:: WHAT IS NEEDED ::
Please copy every line below that contains the string "antes".
─── GIVEN INFORMATION
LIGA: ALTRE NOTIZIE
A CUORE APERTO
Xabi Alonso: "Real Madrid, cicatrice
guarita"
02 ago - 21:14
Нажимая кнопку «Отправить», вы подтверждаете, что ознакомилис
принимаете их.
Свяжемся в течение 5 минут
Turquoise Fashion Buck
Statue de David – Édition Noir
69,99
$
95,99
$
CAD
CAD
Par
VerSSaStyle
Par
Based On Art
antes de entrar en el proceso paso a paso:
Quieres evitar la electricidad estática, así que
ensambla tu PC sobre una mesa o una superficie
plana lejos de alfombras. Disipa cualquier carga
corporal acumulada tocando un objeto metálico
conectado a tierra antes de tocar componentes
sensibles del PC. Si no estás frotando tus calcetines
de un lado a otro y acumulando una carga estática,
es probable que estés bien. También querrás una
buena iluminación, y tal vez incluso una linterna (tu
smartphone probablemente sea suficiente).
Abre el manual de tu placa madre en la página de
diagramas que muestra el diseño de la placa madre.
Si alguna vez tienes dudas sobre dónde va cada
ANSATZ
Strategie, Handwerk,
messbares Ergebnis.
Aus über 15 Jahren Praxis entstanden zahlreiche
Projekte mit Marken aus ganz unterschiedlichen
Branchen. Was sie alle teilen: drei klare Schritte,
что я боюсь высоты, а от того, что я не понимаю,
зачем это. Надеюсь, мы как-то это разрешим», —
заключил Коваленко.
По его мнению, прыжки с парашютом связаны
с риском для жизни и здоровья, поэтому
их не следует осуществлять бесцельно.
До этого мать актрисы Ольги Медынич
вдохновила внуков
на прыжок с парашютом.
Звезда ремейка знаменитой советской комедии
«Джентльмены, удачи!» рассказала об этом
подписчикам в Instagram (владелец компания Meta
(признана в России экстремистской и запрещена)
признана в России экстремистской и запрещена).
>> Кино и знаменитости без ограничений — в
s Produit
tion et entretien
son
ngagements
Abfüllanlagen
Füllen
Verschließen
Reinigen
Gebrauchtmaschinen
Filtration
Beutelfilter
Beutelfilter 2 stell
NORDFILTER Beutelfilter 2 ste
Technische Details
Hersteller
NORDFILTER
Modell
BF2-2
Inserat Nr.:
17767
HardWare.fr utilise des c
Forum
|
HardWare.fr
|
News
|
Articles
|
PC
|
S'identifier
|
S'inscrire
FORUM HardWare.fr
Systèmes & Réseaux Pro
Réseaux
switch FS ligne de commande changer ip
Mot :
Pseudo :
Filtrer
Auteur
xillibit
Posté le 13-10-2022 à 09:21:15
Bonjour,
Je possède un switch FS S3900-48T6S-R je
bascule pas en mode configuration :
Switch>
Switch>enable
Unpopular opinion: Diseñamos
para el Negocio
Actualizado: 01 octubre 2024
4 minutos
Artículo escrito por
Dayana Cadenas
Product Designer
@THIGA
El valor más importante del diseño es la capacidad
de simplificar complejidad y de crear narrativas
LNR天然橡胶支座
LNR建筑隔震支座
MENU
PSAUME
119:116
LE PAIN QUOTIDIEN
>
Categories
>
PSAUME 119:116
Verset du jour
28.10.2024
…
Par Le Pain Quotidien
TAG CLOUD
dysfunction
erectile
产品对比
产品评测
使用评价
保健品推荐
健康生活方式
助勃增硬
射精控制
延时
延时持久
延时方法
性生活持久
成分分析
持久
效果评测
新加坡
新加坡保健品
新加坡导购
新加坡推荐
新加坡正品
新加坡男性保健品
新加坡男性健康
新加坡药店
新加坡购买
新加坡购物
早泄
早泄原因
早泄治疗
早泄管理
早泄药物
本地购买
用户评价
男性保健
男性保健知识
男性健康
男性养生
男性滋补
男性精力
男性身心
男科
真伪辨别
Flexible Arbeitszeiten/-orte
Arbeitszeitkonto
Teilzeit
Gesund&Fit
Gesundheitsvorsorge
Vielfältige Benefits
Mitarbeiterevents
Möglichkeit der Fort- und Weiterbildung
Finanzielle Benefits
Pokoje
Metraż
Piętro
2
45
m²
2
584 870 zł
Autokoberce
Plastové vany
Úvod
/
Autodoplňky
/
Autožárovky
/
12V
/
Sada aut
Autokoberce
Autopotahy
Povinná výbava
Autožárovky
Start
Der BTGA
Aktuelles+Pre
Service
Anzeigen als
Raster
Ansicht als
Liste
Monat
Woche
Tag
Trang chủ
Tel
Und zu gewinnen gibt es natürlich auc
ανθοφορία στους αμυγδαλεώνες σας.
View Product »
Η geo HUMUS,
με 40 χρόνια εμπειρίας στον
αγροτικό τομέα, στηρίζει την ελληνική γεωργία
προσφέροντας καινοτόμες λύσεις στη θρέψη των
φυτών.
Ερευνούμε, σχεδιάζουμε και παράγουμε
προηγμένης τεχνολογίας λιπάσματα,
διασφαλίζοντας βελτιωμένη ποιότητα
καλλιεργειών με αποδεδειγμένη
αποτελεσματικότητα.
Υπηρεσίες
──────
:: ANSWER TO THE PROBLEM ::
antes de entrar en el proceso paso a paso:
conectado a tierra antes de tocar componentes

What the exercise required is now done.